Noire vision spenglerienne

oswsp.jpgOswald Spengler était revenu à Munich en 1911, après y avoir passé une année d’étude en 1901: toujours amoureux de la ville bavaroise, il était cependant déçu en s’y réinstallant. Il ne retrouvait plus intact le style classique de Louis I, y découvrait en revanche “l’ornementalisme imbécile” de l’“Art Nouveau” et les “escroqueries expressionnistes”, toutes expressions du déclin qui affecte l’Europe entière. Pour Spengler, qui s’apprête à rédiger sa somme “Der Untergang des Abendlandes”, les affres de décadence qui marquent Munich sont autant de symboles du déclin général de l’Europe, trop influencée par les idées “civilisatrices”. Pour Spengler, la transition entre, d’une part, la phase juvénile que constitue toute culture, créatrice et d’abord un peu fruste, et, d’autre part, la phase sénescente de la civilisation, s’opère inéluctablement, comme une loi biologique et naturelle. Les hommes —les porteurs et les vecteurs de culture vieillissants— se mettent à désirer le confort et le raffinement, abandonnent les exigences créatrices de leur culture de départ, n’ont plus la force juvénile d’innover: tous les peuples d’Occident subiront ce processus de sénescence pour en arriver d’abord à un stade de lutte planétaire entre “pouvoirs césariens”, ensuite à un stade d’uniformité généralisée, à une ère des masses abruties, parquées dans des villes tentaculaires, dont l’habitat sera constitué de “casernements” sordides et sans charme. Ces masses recevront, comme dans le Bas-Empire, du pain et des jeux. Tel est, en gos, le processus de déclin que Spengler a voulu esquisser dans “Der Untergang des Abendlandes”.
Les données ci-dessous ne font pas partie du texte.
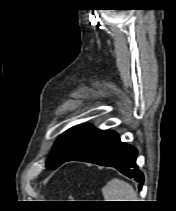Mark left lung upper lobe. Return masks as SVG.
<instances>
[{
  "label": "left lung upper lobe",
  "instance_id": "5c2ea615",
  "mask_svg": "<svg viewBox=\"0 0 176 211\" xmlns=\"http://www.w3.org/2000/svg\"><path fill=\"white\" fill-rule=\"evenodd\" d=\"M99 129L91 125L81 124L67 130L55 142L46 162L48 169H56L68 158L72 157L97 133Z\"/></svg>",
  "mask_w": 176,
  "mask_h": 211
}]
</instances>
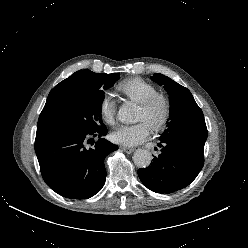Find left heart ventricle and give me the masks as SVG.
Returning <instances> with one entry per match:
<instances>
[{
    "mask_svg": "<svg viewBox=\"0 0 248 248\" xmlns=\"http://www.w3.org/2000/svg\"><path fill=\"white\" fill-rule=\"evenodd\" d=\"M162 115V106L157 105L151 111H145L138 106L136 111V120L137 121H145L151 127L155 121H157Z\"/></svg>",
    "mask_w": 248,
    "mask_h": 248,
    "instance_id": "left-heart-ventricle-1",
    "label": "left heart ventricle"
}]
</instances>
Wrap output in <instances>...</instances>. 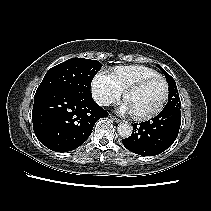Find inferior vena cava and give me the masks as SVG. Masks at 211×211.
<instances>
[{
  "label": "inferior vena cava",
  "mask_w": 211,
  "mask_h": 211,
  "mask_svg": "<svg viewBox=\"0 0 211 211\" xmlns=\"http://www.w3.org/2000/svg\"><path fill=\"white\" fill-rule=\"evenodd\" d=\"M97 102L100 105L109 106L112 103V99H110V98H100L99 100H97Z\"/></svg>",
  "instance_id": "obj_1"
}]
</instances>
Le déclin de Munich et de toute l’Europe était donc en germe avant le déclenchement de la première grande conflagration intereuropéenne. La guerre accélère le processus. Au lendemain de l’armistice de novembre 1918, nous aurons donc affaire à un autre Munich et à une autre Europe. Une autre histoire, bien différente, bien plus triste, pouvait commencer: celle de l’après-Schwabing. Avant d’assister à la lutte plénétaire entre les nouveaux Césars (Hitler, Staline, Churchill, Roosevelt). Après la victoire du César américain, l’ère des masses abruties par la consommation effrénée et par le confort matériel a commencé. Nous y sommes toujours, malgré les ressacs dus aux crises: l’aura des Cosmiques n’élit plus personne. Les masses abruties sont là, omniprésentes. Les villes tentaculaires détruisent les cultures, au Japon, au Mexique, en Afrique. Et pas seulement en Europe et en Amérique du Nord. Les jeux virtuels sont distribués à profusion. Spengler avait raison.

Robert Steuckers.

(Forest-Flotzenberg, Vlotho im Wesergebirge, été 2002).